The ratings firm downgraded Greece's long-term sovereign credit rating outlook to "negative" from "stable." Its rating remained at "CCC," well into "junk" status.

Greece's economy is worsening, so it will likely need as much as €7 billion ($8.7 billion) in additional financing, or 3.7 per cent of its gross domestic product, from the European Union and the International Monetary Fund, S&P said.

The move to lower the outlook reflects the possibility that S&P will downgrade Greece's rating if the nation fails to get additional funding from other eurozone countries and the IMF.

The country has been relying on such loans since high interest rates pushed it out of bond markets in 2010. In return, it has imposed harsh austerity, slashing pensions and salaries, repeatedly hiking taxes and increasing the retirement age.

The firm projects that Greece's gross domestic product will shrink by 10 or 11 per cent over this year and next. The European Union and IMF have assumed GDP will slow only between 4 per cent and 5 per cent during that period.

Greece has received two bailouts totaling €240 billion from other eurozone governments and the International Monetary Fund after bond investors would no longer lend it money at affordable rates. In return for the money, Greece is supposed to cut its budget deficit and reform its economy. However, the economy has continued to contract and the new government of Prime Minister Antonis Samaras has said it wants more time to meet some of the conditions.

Even so, S&P anticipates that Greece's government will find it difficult to make the additional cuts required to satisfy the conditions to get its next slate of funding from the EU and IMF.

"We see the likelihood of shortfalls, owing to election-related delays in the implementation of budgetary consolidation measures for the current year, as well as the worsening trajectory of the Greek economy," S&P said.

A cutoff of bailout money could lead to Greece defaulting on its remaining obligations and possibly leaving the euro currency.

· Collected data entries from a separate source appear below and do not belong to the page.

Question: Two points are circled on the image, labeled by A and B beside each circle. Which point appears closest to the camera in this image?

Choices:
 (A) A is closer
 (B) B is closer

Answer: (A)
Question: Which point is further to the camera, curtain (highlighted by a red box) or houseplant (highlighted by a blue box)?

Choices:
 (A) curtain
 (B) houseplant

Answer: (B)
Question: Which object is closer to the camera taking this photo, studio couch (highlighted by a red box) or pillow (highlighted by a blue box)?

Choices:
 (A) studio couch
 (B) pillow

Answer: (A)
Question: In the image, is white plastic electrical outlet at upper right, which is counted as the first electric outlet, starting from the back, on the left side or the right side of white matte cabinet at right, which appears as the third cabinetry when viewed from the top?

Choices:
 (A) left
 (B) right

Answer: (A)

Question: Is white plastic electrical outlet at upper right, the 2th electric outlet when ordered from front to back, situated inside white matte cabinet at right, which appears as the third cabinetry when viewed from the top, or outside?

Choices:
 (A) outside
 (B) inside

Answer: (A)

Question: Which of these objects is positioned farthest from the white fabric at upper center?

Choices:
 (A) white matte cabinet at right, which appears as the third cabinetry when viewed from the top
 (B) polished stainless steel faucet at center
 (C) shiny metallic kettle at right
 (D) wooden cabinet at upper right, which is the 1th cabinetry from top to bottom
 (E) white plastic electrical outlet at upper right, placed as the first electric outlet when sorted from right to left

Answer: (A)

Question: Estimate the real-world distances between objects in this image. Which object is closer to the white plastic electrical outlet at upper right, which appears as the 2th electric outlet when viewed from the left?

International bailout creditors are closely scrutinising the country's lagging austerity and reform program, and a negative report next month would likely lead to the vital rescue loans being halted. That would leave the government unable to pay pensions, salaries and service its debts, which in turn could force Greece to leave the 17-member eurozone, a move that would reverberate throughout global financial markets.